Rodríguez Sánchez, autor de intensas fabulaciones postmodernas, igual insiste en aventurarse en los estándares del mito, no aquel que se gesta desde la visión de la experiencia tenida (aunque el presente siempre es el pasado), sino del que pudiera erigirse a modo de entelequia, secuela de una realidad expectante, predecible y viable como las tormentas. A diferencia de Finalé, el artista repasa la historia y crea sus propias tradiciones como el más poderoso de los demiurgos, en especial aquellas especies de exóticos plumajes o armazones, de estructuras dinámicas que arrostran la muerte con la misma intensidad con que los misterios y las dudas arropan las sociedades futuristas. Claramente, se trata de un hacedor de mitos. No de bestiarios llagados por el hedonismo de las formas, sino contenedores de una exploración filosófica, cuestionadora del hombre que se consume a sí mismo, practicante de la autofagia, y depredador de la naturaleza toda con la que aún no logra coexistir.
Por esta vez, encubre el lado siniestro de la humanidad para focalizar las formas de representación de sus identidades culturales, que son una recreación fictiva de su propia historia, de su itinerario; esos mitos que hace pasar por hallazgos y en los que subyacen niveles diversos de significación. Son entelequias que se emplazan en el aire y el mundo terrenal, cuando no en una dimensión metafísica, en la que no podemos evitar las eternas interrogantes, ni la inmersión en los reservorios bíblicos, las culturas ancestrales y la teología de los números; marcas de una latente cienticificidad y la voluntad de erigir universos indefinidos, pero dables. En este caso, enfocados en las partes (son fabulas contadas en primer plano) en tanto resquicios del todo, donde el símbolo y la numerología insisten en ser claves de un hervidero igual perneado de la vocación antropológica y la sensibilidad poética.
El fabulador periquero (adoptado por Cienfuegos), que incursiona en la disciplina pictórica, no puede echar a un lado su formación como arquitecto. Este quehacer desborda el tratamiento de la perspectiva, la naturaleza dibujística del enunciado, la corporeidad de las formas, que denotan el origen escultórico de la disciplina con la que siente más cómodo, la tridimensionalidad de las configuraciones; tampoco esa devoción por las estructuras sometidas a la dictadura de las relaciones místicas y los dígitos (el número es la piel perceptible de los seres), el espíritu arqueológico de las narrativas (insistente en el hallazgo y las pertinencias de la muerte), el regusto por las degradaciones cromáticas, la sarcasmo de sus actantes fictivos, que terminan insuflando vida a los dominios del supra mundo.

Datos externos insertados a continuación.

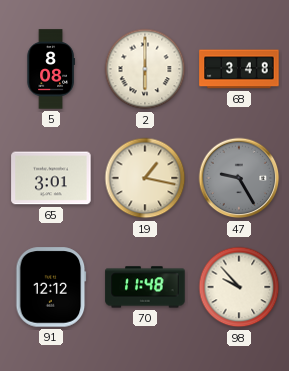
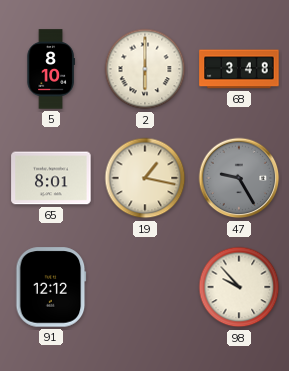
5: 8:08 -> 8:10
65: 3:01 -> 8:01
70: 11:48 -> none
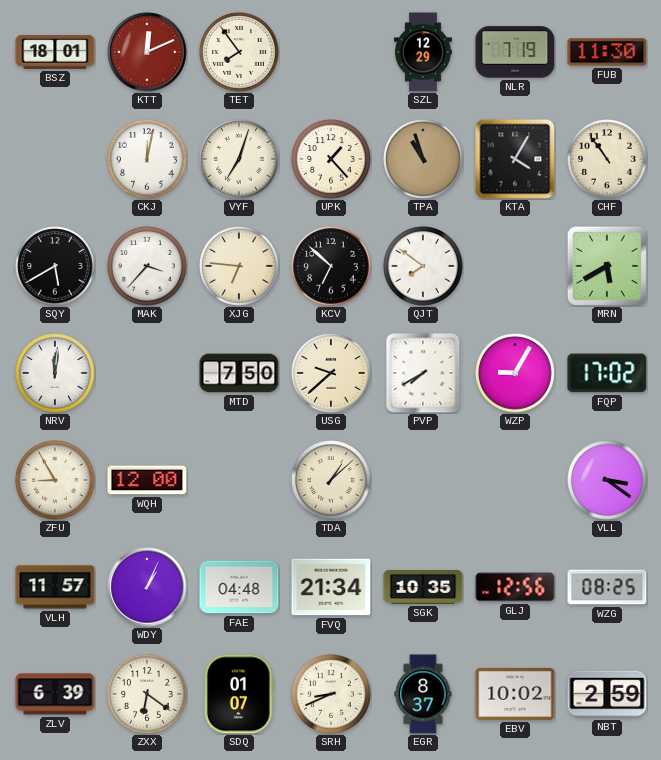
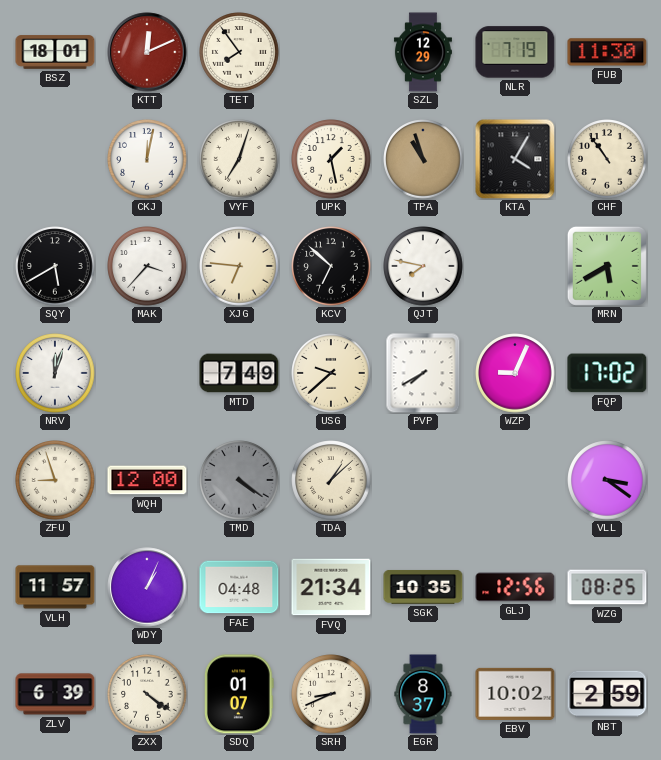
UPK: 1:23 -> 1:28
QJT: 7:51 -> 7:47
NRV: 12:01 -> 12:03
MTD: 7:50 -> 7:49
WZP: 9:05 -> 9:04
ZFU: 8:55 -> 8:57
TMD: none -> 4:21
ZXX: 6:21 -> 4:21
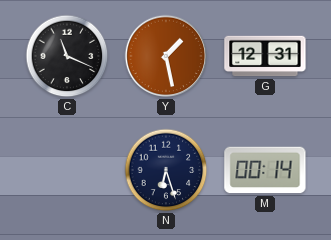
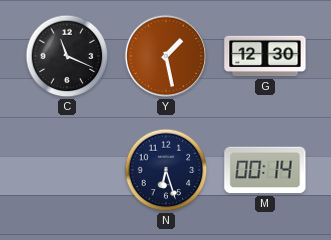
G: 12:31 -> 12:30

Justo, ese pensamiento poliédrico que le anima denota sus desvelos existenciales y constatan esa energía característica de los imaginarios, colmados de ciertos conceptualismos en torno a la fracción como representación del todo y a las mutaciones como disposición evolutiva (¿o involutiva?), signo de una realidad lacerada por la estupidez y las adicciones tecnológicas.
Mitos compartidos, reedita las marcas de estilo de dos hacedores matanceros que de una u otra forma han conectado con la ciudad de sévres; especialmente Vladimir, uno de nuestros escultores de cabecera. Se trata de una muestra bi-personal que constata cómo es posible enfocar un mismo tema desde perspectivas diferentes y notorias expresiones creativas.